Hi, what is an adequate subsitution for T-bar rows?


----------



## P-funk (Apr 28, 2009)

1-arm DB rows
standing 1-arm cable row
seated cable row
inverted row

patrick


----------



## CowPimp (Apr 28, 2009)

Any other kind of row...


----------



## Rookeek (Apr 28, 2009)

I use bent over rows with wide overhand grip..


----------



## islandjock (Apr 28, 2009)

Thank you kindly, everyone, I think I'm going to give the seated cable row a shot


----------



## T_man (Apr 29, 2009)

islandjock said:


> Thank you kindly, everyone, I think I'm going to give the seated cable row a shot



It's great!


----------



## Ngordyn (Apr 29, 2009)

i prefer bent over barbell rows with underhand grip


----------



## Arnold (Apr 29, 2009)

CowPimp said:


> Any other kind of row...



that about sums it up.


----------



## highpockets (Apr 30, 2009)

If you are looking for a substitution for T-bars because your gym does not have a T-bar seat/machine, here is what I do because my gym has nothing in the form of a T-bar machine either.

The movement that I perform is probably closer to a bent over row, but allows for changing hand and wrist positions depending on the type of grip bar used.

I place a towel in one corner of the gym (so as not to bugger up the wall) and stick one end of an Oly bar in the corner/towel. I then slide a strap over the opposite end of the bar and load desired weights. I then slide a grip bar through the strap (I usually use a grip bar such as you would use for lat pulldowns). I use a Reebok step to stand on so when I extend my arms I'm not resting the weights back on the floor.

When beginning this movement I always bend my knees down further than I need to and arch the small of my back just a bit for proper form before bringing the weights off of the floor. My back is not parallel to the floor, but slightly angled at about 45 degrees.

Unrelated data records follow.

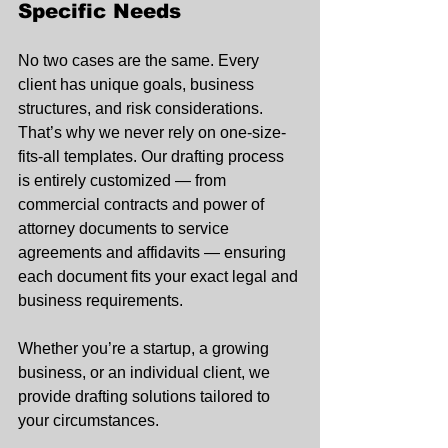
Specific Needs
No two cases are the same. Every 
client has unique goals, business 
structures, and risk considerations. 
That’s why we never rely on one-size-
fits-all templates. Our drafting process 
is entirely customized — from 
commercial contracts and power of 
attorney documents to service 
agreements and affidavits — ensuring 
each document fits your exact legal and 
business requirements.
Whether you’re a startup, a growing 
business, or an individual client, we 
provide drafting solutions tailored to 
your circumstances.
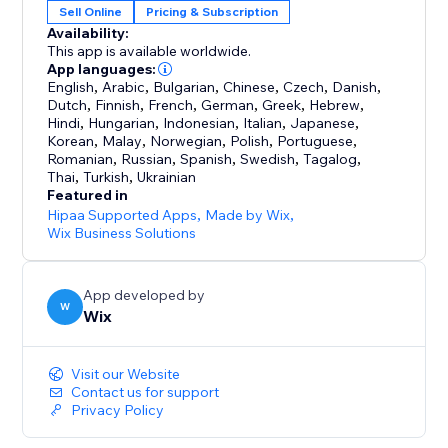
Sell Online
Pricing & Subscription
Availability:
This app is available worldwide.
App languages:
English
,
Arabic
,
Bulgarian
,
Chinese
,
Czech
,
Danish
,
Dutch
,
Finnish
,
French
,
German
,
Greek
,
Hebrew
,
Hindi
,
Hungarian
,
Indonesian
,
Italian
,
Japanese
,
Korean
,
Malay
,
Norwegian
,
Polish
,
Portuguese
,
Romanian
,
Russian
,
Spanish
,
Swedish
,
Tagalog
,
Thai
,
Turkish
,
Ukrainian
Featured in
Hipaa Supported Apps
,
Made by Wix
,
Wix Business Solutions
App developed by
W
Wix
Visit our Website
Contact us for support
Privacy Policy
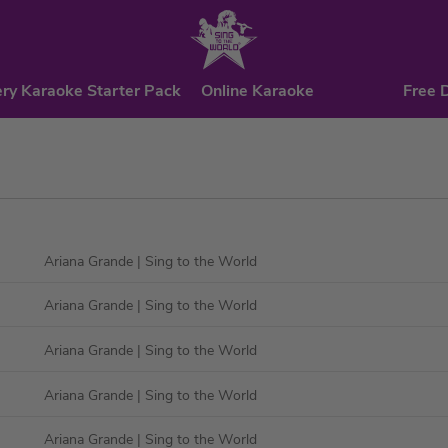
ry Karaoke Starter Pack
Online Karaoke
Free 
Ariana Grande
| Sing to the World
Ariana Grande
| Sing to the World
Ariana Grande
| Sing to the World
Ariana Grande
| Sing to the World
Ariana Grande
| Sing to the World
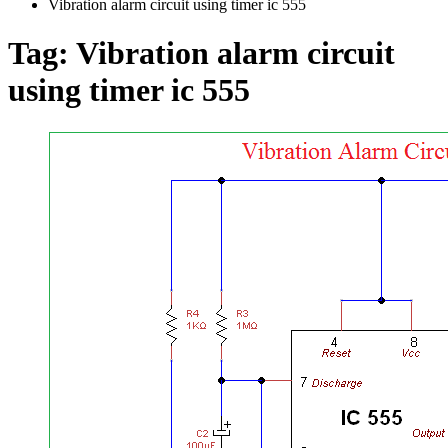
Vibration alarm circuit using timer ic 555
Tag:
Vibration alarm circuit
using timer ic 555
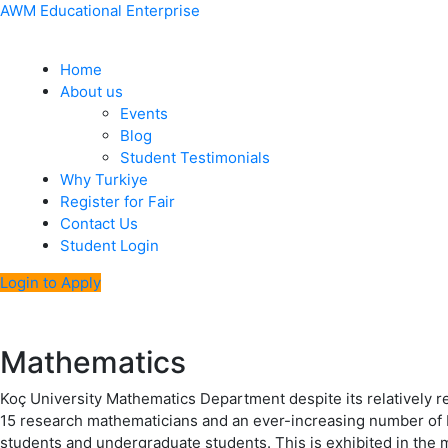
Skip
Menu
Post
AWM Educational Enterprise
to
navigation
content
Home
About us
Events
Blog
Student Testimonials
Why Turkiye
Register for Fair
Contact Us
Student Login
Login to Apply
Mathematics
Koç University Mathematics Department despite its relatively 
15 research mathematicians and an ever-increasing number of Ph
students and undergraduate students. This is exhibited in the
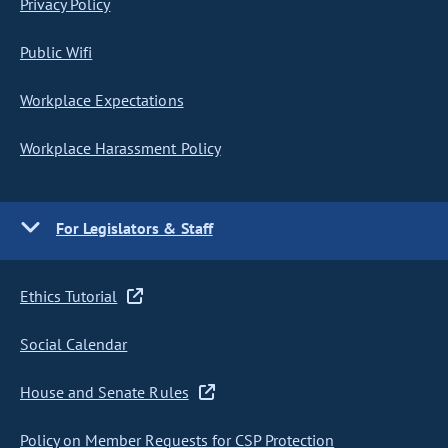
Privacy Policy
Public Wifi
Workplace Expectations
Workplace Harassment Policy
For Legislators & Staff
Ethics Tutorial
Social Calendar
House and Senate Rules
Policy on Member Requests for CSP Protection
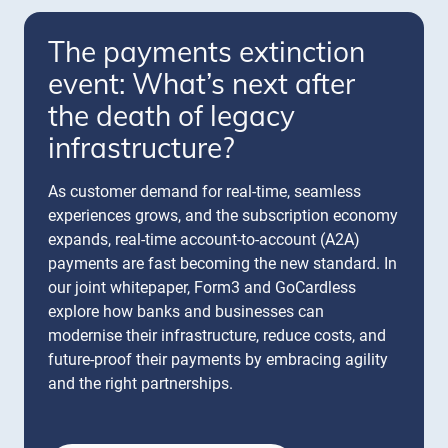
The payments extinction
event: What’s next after
the death of legacy
infrastructure?
As customer demand for real-time, seamless
experiences grows, and the subscription economy
expands, real-time account-to-account (A2A)
payments are fast becoming the new standard. In
our joint whitepaper, Form3 and GoCardless
explore how banks and businesses can
modernise their infrastructure, reduce costs, and
future-proof their payments by embracing agility
and the right partnerships.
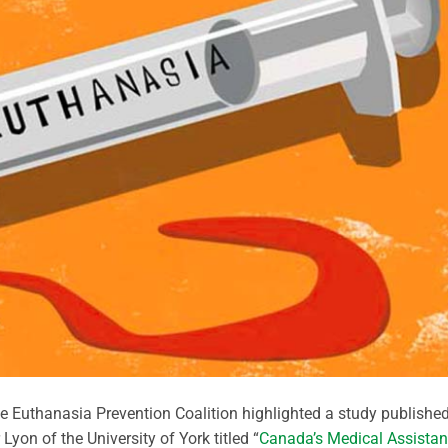
he Euthanasia Prevention Coalition highlighted a study publishe
Lyon of the University of York titled “
Canada’s Medical Assista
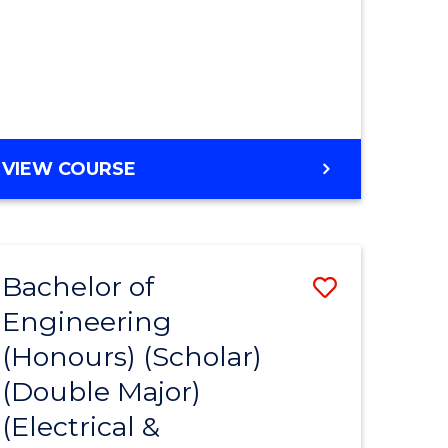
MASTER
VIEW COURSE
OF
ENGINEERING
Bachelor of
Save
Engineering
to
(Honours) (Scholar)
e
Course
(Double Major)
ites
Favourite
(Electrical &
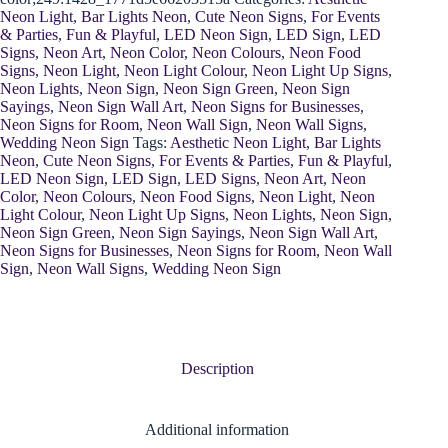
Neon Light
,
Bar Lights Neon
,
Cute Neon Signs
,
For Events
& Parties
,
Fun & Playful
,
LED Neon Sign
,
LED Sign
,
LED
Signs
,
Neon Art
,
Neon Color
,
Neon Colours
,
Neon Food
Signs
,
Neon Light
,
Neon Light Colour
,
Neon Light Up Signs
,
Neon Lights
,
Neon Sign
,
Neon Sign Green
,
Neon Sign
Sayings
,
Neon Sign Wall Art
,
Neon Signs for Businesses
,
Neon Signs for Room
,
Neon Wall Sign
,
Neon Wall Signs
,
Wedding Neon Sign
Tags:
Aesthetic Neon Light
,
Bar Lights
Neon
,
Cute Neon Signs
,
For Events & Parties
,
Fun & Playful
,
LED Neon Sign
,
LED Sign
,
LED Signs
,
Neon Art
,
Neon
Color
,
Neon Colours
,
Neon Food Signs
,
Neon Light
,
Neon
Light Colour
,
Neon Light Up Signs
,
Neon Lights
,
Neon Sign
,
Neon Sign Green
,
Neon Sign Sayings
,
Neon Sign Wall Art
,
Neon Signs for Businesses
,
Neon Signs for Room
,
Neon Wall
Sign
,
Neon Wall Signs
,
Wedding Neon Sign
Description
Additional information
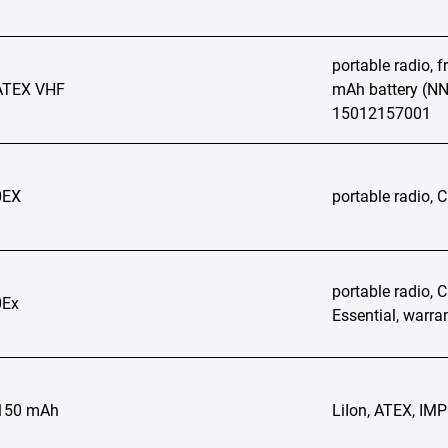
portable radio, 
ATEX VHF
mAh battery (NN
15012157001
0EX
portable radio,
portable radio, 
Ex
Essential, warra
2150 mAh
LiIon, ATEX, I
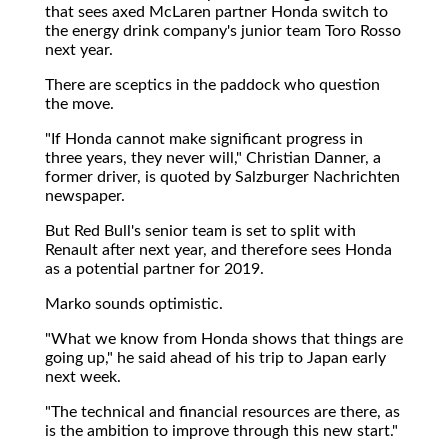
that sees axed McLaren partner Honda switch to
the energy drink company's junior team Toro Rosso
next year.
There are sceptics in the paddock who question
the move.
"If Honda cannot make significant progress in
three years, they never will," Christian Danner, a
former driver, is quoted by Salzburger Nachrichten
newspaper.
But Red Bull's senior team is set to split with
Renault after next year, and therefore sees Honda
as a potential partner for 2019.
Marko sounds optimistic.
"What we know from Honda shows that things are
going up," he said ahead of his trip to Japan early
next week.
"The technical and financial resources are there, as
is the ambition to improve through this new start."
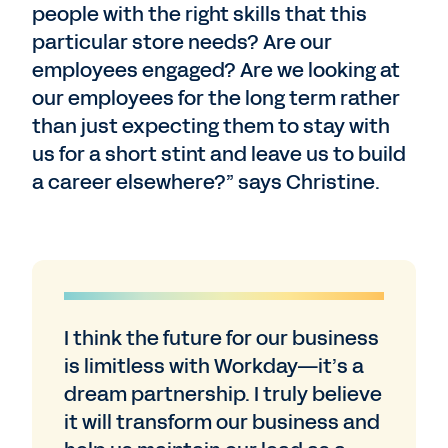
people with the right skills that this
particular store needs? Are our
employees engaged? Are we looking at
our employees for the long term rather
than just expecting them to stay with
us for a short stint and leave us to build
a career elsewhere?” says Christine.
I think the future for our business
is limitless with Workday—it’s a
dream partnership. I truly believe
it will transform our business and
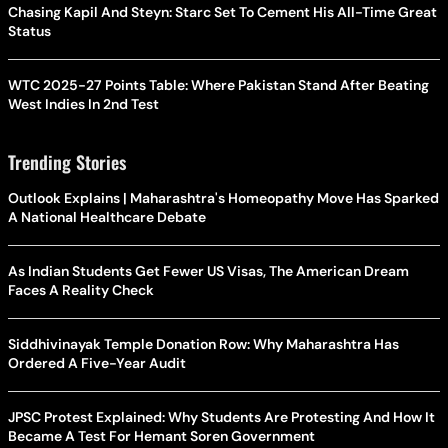
Chasing Kapil And Steyn: Starc Set To Cement His All-Time Great
Status
WTC 2025-27 Points Table: Where Pakistan Stand After Beating
West Indies In 2nd Test
Trending Stories
Outlook Explains | Maharashtra's Homeopathy Move Has Sparked
A National Healthcare Debate
As Indian Students Get Fewer US Visas, The American Dream
Faces A Reality Check
Siddhivinayak Temple Donation Row: Why Maharashtra Has
Ordered A Five-Year Audit
JPSC Protest Explained: Why Students Are Protesting And How It
Became A Test For Hemant Soren Government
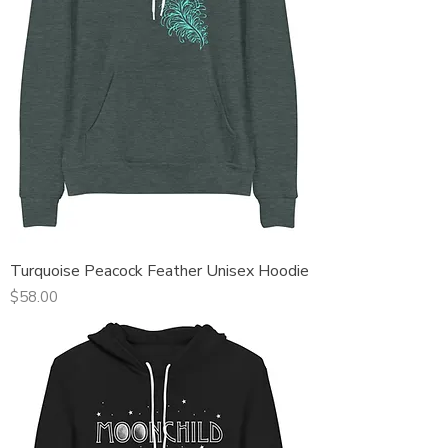
Turquoise Peacock Feather Unisex Hoodie
Price
$58.00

Form is important for these and make sure that your not using too much weight because your chest is not supported as would be with a T-bar machine.

I usually perform these wide grip followed by chin ups and then some CG seated rows or bent over DB rows.

The owner of the gym walked in on me the other day while doing these and she came over to ask me what I was doing. After explaining, I  now have her thinking about purchasing a T-bar machine. I can only hope!


----------



## Hench (Apr 30, 2009)

highpockets said:


> If you are looking for a substitution for T-bars because your gym does not have a T-bar seat/machine, here is what I do because my gym has nothing in the form of a T-bar machine either.
> 
> The movement that I perform is probably closer to a bent over row, but allows for changing hand and wrist positions depending on the type of grip bar used.
> 
> ...



Done it, put a hole in the wall, was asked never to do it again.


----------



## Built (Apr 30, 2009)

highpockets - that's a great idea about the "step".

To the OP - how about Pendlay rows - those are awesome!


----------